Susurluk eylemleriyle ilgili Erbakan “gulu gulu dansı” demişti. Çünkü kendi taraftarında etki yaratacağına inanıyordu. O kadar çok kadın tacize uğrarken kayıtsız kalan, Münevver Karabulut olayı gibi trajik bir olayda “kızın ailesine kabahat bulabilen” kürtaj yaptırmış kadınlara “katil” diyebilen bir liderlik bu. Ama kadınların geri çekileceğini düşünmesin kimse … Gezi den kalan malum: Bu daha başlangıç….
***
Konu kadına şiddetse feminizme sığınsınlar
“Son 15-20 yıldır, İslamcı olmayanların özellikle İslamcı kadınları, koruması gerektiğine dair bir ideolojik hegemonya altında yaşadık. Bu bir kimlikçilik siyasetinin ürünü idi. Bu bakış açısına göre : ‘Kürtler, eşcinseller, kadınlar, Müslümanlar, Aleviler, farklı etnisiteler …’ ve statüko karşı karşıya idi. Meclis siyaseti ile ve AKP aracılığıyla demokratikleşme hedeflendi ve mümkün görüldü.Öyle olunca bazı muhalif, demokrat insanlarda iyi niyetli bir refleks gelişti: İslami düşünce sahiplerini korumalıyız! Ben Türkiye’de insanların oruç tutuyor, namaz kılıyor, hacca gidiyor diye devlet tarafından cezalandırıldığını düşünen biri olmadım. Kadınlarla Müslümanların benzer şekillerde baskı gören gruplar olarak tasnif edilmesini ideolojik olarak da doğru bulmam, bu gerçek de değil. Kadınların emeklerine erkekler tarafından el konulduğunu düşünüyorum zaten. Yani sadece ezilmiyor, sömürülüyoruz da… Kabataş hadisesi ile Başbakan tekrar başörtülü kadınlara sığınınca birçok insanın refleksi de başörtülü dostlarını korumak olarak şekillendi. Fakat bu konuda herkese tavsiyem eğer konu kadına yönelik şiddetse sadece feminizme sığınsınlar. Kadına yönelik şiddetle ilgili Türkiyeli kadınların yazdığı şeyleri okusunlar. Vakaları araştırsınlar. Davaları izlesinler. O zaman kafalarında bir sorun kalmayacaktır.”

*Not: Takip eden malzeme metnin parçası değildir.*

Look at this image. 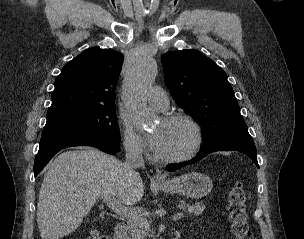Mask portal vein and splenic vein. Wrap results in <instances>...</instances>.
<instances>
[{"instance_id": "1", "label": "portal vein and splenic vein", "mask_w": 304, "mask_h": 239, "mask_svg": "<svg viewBox=\"0 0 304 239\" xmlns=\"http://www.w3.org/2000/svg\"><path fill=\"white\" fill-rule=\"evenodd\" d=\"M103 201L107 204L109 208H111L117 215L122 218H125L128 221H136L140 214L138 212H134L129 210L126 206L122 205L115 198H104ZM183 217V213L175 214L172 219L174 221L179 220Z\"/></svg>"}]
</instances>
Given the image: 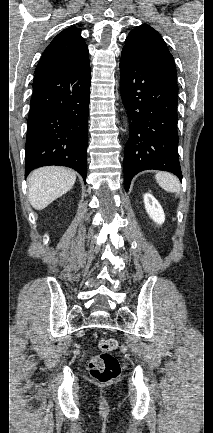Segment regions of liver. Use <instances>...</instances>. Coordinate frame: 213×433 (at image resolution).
Wrapping results in <instances>:
<instances>
[{"mask_svg":"<svg viewBox=\"0 0 213 433\" xmlns=\"http://www.w3.org/2000/svg\"><path fill=\"white\" fill-rule=\"evenodd\" d=\"M27 181L30 204L42 210L73 187L76 174L65 167L47 166L32 171Z\"/></svg>","mask_w":213,"mask_h":433,"instance_id":"obj_1","label":"liver"}]
</instances>
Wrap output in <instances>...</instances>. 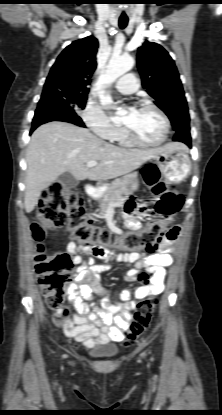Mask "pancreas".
<instances>
[{"mask_svg": "<svg viewBox=\"0 0 222 415\" xmlns=\"http://www.w3.org/2000/svg\"><path fill=\"white\" fill-rule=\"evenodd\" d=\"M136 176L135 173L129 174L123 178L116 179L109 185L100 200L99 207L102 213H105L110 206H116L132 193L129 189V185Z\"/></svg>", "mask_w": 222, "mask_h": 415, "instance_id": "pancreas-1", "label": "pancreas"}]
</instances>
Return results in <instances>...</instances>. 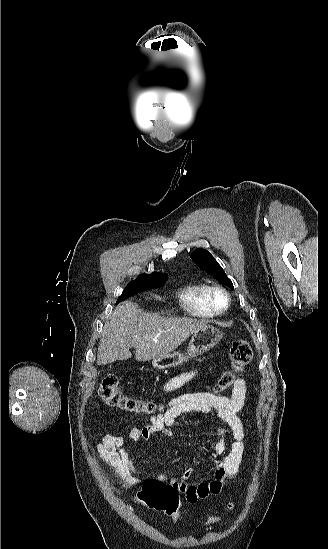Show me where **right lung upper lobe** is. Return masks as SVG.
Masks as SVG:
<instances>
[{
    "mask_svg": "<svg viewBox=\"0 0 328 549\" xmlns=\"http://www.w3.org/2000/svg\"><path fill=\"white\" fill-rule=\"evenodd\" d=\"M153 273H156V272H153ZM160 275H166V274H160Z\"/></svg>",
    "mask_w": 328,
    "mask_h": 549,
    "instance_id": "obj_1",
    "label": "right lung upper lobe"
}]
</instances>
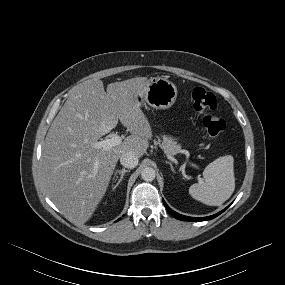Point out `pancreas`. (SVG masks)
Wrapping results in <instances>:
<instances>
[{
	"mask_svg": "<svg viewBox=\"0 0 285 285\" xmlns=\"http://www.w3.org/2000/svg\"><path fill=\"white\" fill-rule=\"evenodd\" d=\"M157 144H159L160 148L163 149L166 154L175 155L181 150V146L178 145L173 138L168 136H163V141L158 140Z\"/></svg>",
	"mask_w": 285,
	"mask_h": 285,
	"instance_id": "pancreas-1",
	"label": "pancreas"
}]
</instances>
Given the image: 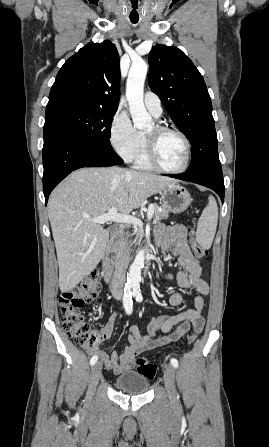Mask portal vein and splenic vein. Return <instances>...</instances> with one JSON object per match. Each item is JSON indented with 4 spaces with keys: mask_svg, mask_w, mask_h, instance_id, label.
I'll return each instance as SVG.
<instances>
[{
    "mask_svg": "<svg viewBox=\"0 0 269 447\" xmlns=\"http://www.w3.org/2000/svg\"><path fill=\"white\" fill-rule=\"evenodd\" d=\"M148 212L145 223L150 225L153 220V214L156 209L155 204L150 203L147 206ZM83 218H88L91 220L90 216H83ZM92 222H96V224H105V222H121V224H132L138 225V227H143V222L138 220V218H134V216H126V214H117V208H111L107 214L104 216H98V218H93Z\"/></svg>",
    "mask_w": 269,
    "mask_h": 447,
    "instance_id": "18ae733b",
    "label": "portal vein and splenic vein"
}]
</instances>
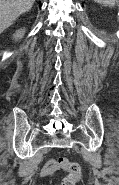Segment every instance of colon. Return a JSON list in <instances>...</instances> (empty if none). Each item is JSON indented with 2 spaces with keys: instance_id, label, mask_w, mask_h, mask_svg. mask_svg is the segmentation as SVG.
Segmentation results:
<instances>
[{
  "instance_id": "5ec220e1",
  "label": "colon",
  "mask_w": 119,
  "mask_h": 185,
  "mask_svg": "<svg viewBox=\"0 0 119 185\" xmlns=\"http://www.w3.org/2000/svg\"><path fill=\"white\" fill-rule=\"evenodd\" d=\"M60 168L65 170L68 174L61 182V185H77L82 179V171L79 164L69 161L65 157L58 159Z\"/></svg>"
}]
</instances>
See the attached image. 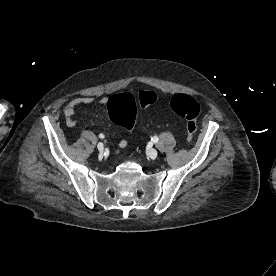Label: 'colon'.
<instances>
[{
    "mask_svg": "<svg viewBox=\"0 0 276 276\" xmlns=\"http://www.w3.org/2000/svg\"><path fill=\"white\" fill-rule=\"evenodd\" d=\"M155 101L156 94L152 90L140 91L137 99L131 93L116 94L108 100V114L114 123L132 130L135 125L137 105L147 108ZM170 107L175 114L187 121L188 141L192 142L197 130L200 104L193 97L179 93L172 97Z\"/></svg>",
    "mask_w": 276,
    "mask_h": 276,
    "instance_id": "1",
    "label": "colon"
}]
</instances>
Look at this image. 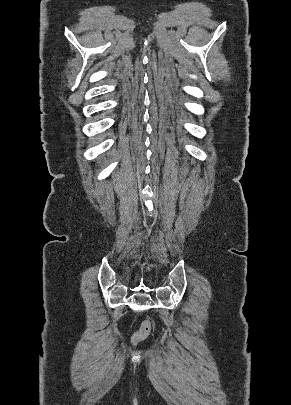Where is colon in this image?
Returning a JSON list of instances; mask_svg holds the SVG:
<instances>
[{
	"mask_svg": "<svg viewBox=\"0 0 291 405\" xmlns=\"http://www.w3.org/2000/svg\"><path fill=\"white\" fill-rule=\"evenodd\" d=\"M152 331V324L150 320H145L142 322L139 330L135 333V335L132 338V343L134 345H137L138 343L146 340Z\"/></svg>",
	"mask_w": 291,
	"mask_h": 405,
	"instance_id": "colon-1",
	"label": "colon"
}]
</instances>
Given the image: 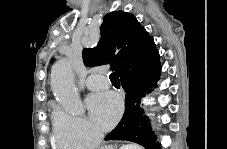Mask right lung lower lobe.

‘HIRSIZ VAR!’ NİDALARINA RAĞMEN…
AKP’ye oy vermiş demokratların Başbakan’dan çok alacağı var. Öte yandan Başbakan’ın güçlenmesinde kendi tarihi hedeflerinin gerçekleşme ümidini bekleyen destekçileri var. Onlar bugünlerin hayali ile yaşadılar, eski hukuk sistemine değil liderlerine güveniyorlar. Kabataş konusunda feministlerin dediği önemli: Başbakan sussun, kadınlar konuşsun. Öte yandan ‘Hırsız var nidalarına rağmen, Dolmabahçe müezzinin uyarılarına rağmen, bakan çocuklarının yüzsüzlüğüne rağmen, Ebru Gündeş’in kocasına rağmen yaşanacak şeyler bizlerin sabrını sınayacak. Tek çaremiz aklımızı, fikrimizi yenilemek ve bilemek.